I wanted to congratulate all those scholars who have submitted their first freewriting analysis. I see wonderful evidence of analytical thinking, creativity, problem-solving, collaboration and commitment to excellence in your work. I can’t imagine a better birthday present. Thank you.

Reclaiming Identities Through Migrant Literature

For as long as I can remember – at least since I began implementing servant leadership in the classroom to increase engagement – students have served as Discussant, Oracle, Colombo and Mr/s. Rogers. This semester, wanting to underscore activism, I changed the names of the roles to Perpetrator, Rescuer, Bystander and Survivor. Originally, perpetrate simply meant ‘to commit’. My goal is to inspire myself and others to commit to scholarship, compassion and transformation. A short description of each role (from the syllabus) is included at the end of this post. The purpose for this writing is to share what today’s Perpetrator invited us to consider and my response to her question.

What do you expect to learn about the culture / background you identify with?

“I identify with a culture of once-apathetic-now engaged activists. I hope to learn the steps from apathy to activism so I can blog about them and make a scalable model for educators who want their disciplines to matter to the species beyond the 21st century. (Note: It’s freewriting, so nothing is too off the wall to include.)

Why is being a species-level thinker so important to me? First I should define what a species-level thinker is. A species-level thinker is one who knows who she is as well as who she might appear to be in various contexts from various Big 8 Little 4 perspectives, and continues to think about the whole and moving toward pro social ends using pro social means.

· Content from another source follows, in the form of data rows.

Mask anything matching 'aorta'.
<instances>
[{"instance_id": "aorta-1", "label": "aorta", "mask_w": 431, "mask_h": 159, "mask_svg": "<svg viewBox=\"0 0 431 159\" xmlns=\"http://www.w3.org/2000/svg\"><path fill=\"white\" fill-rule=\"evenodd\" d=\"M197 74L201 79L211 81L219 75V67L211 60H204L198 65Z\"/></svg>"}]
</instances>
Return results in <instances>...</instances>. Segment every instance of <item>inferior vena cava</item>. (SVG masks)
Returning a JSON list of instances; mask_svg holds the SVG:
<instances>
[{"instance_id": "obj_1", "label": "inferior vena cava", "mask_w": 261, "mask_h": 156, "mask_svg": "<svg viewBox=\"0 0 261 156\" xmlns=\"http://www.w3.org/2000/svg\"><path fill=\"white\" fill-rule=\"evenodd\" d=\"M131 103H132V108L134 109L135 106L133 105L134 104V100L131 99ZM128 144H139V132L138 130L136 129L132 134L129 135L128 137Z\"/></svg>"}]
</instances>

It’s one thing to be a do-gooder but another to make a greater difference than sleeping with a clear conscience. Wrecked, by Jeff Goins, helps to clarify the distinction. I wonder if the Gipsy Kings-like music is distracting to others’ writing. So why is it that important to me that I and other educators unleash such initiative in the most effective and strategic ways possible? Because I believe life is beautiful and that the challenges we face as a species will require all of us to solve or take all of us out.

I look to the clouds and see the footprints of God in all His glory. I wonder why people don’t look up and take notice in much the same way [Shug] in the Color Purple said:

I think it pisses God off when you walk by the color purple in a field and don’t notice it.  Shug

It’s a pity when lives are so embattled and people so submerged that we don’t notice the beauty of everyday things around us and within one another. There’s loud drumming in the next classroom drowning out the Alto (?) sax crooning in ours through Pandora…”

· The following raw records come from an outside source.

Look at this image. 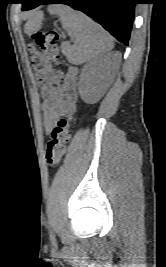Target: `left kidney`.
Instances as JSON below:
<instances>
[{
  "label": "left kidney",
  "instance_id": "5707ae66",
  "mask_svg": "<svg viewBox=\"0 0 166 267\" xmlns=\"http://www.w3.org/2000/svg\"><path fill=\"white\" fill-rule=\"evenodd\" d=\"M110 68L108 57H98L82 69L79 93L86 104H95L109 86Z\"/></svg>",
  "mask_w": 166,
  "mask_h": 267
}]
</instances>
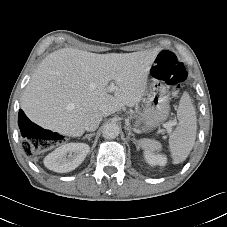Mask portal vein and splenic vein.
<instances>
[{
  "instance_id": "portal-vein-and-splenic-vein-1",
  "label": "portal vein and splenic vein",
  "mask_w": 227,
  "mask_h": 227,
  "mask_svg": "<svg viewBox=\"0 0 227 227\" xmlns=\"http://www.w3.org/2000/svg\"><path fill=\"white\" fill-rule=\"evenodd\" d=\"M114 88H115V87H114V84H111L110 87H109V90H110V91H113ZM173 124H175V123H174V122H167V123H165V124L163 125L164 128L166 129V131H167L168 134H171Z\"/></svg>"
}]
</instances>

We went on to discuss the identities people hoped to learn about and whether what we believe is as important as why we believe it.


Service Roles Described:

  • Perpetrator: Selects in-class writing & dyad (paired discussion) topics related to the assigned reading /activities for the week. Moderates class discussion.  See Conversational Roles in Course Resources.
  • Bystander: Summarizes daily activities and upcoming assignments 10 minutes before end of class. Opens Thursday class by following up on Tuesday’s Discovery & Intention while Perpetrator is writing topic on the board.
  • Rescuer: Takes notes during class and posts to Service Notes discussion Board in Angel; collects week’s attendance, emails absent members. This prevents absentees from asking the instructor, what did I miss.
  • Survivor:  Serves as translator, time and peace-keeper to keep class on schedule. Observes class to identify random acts scholarship to be celebrated and muddy moments to be clarified. Reports before Bystander’s summary.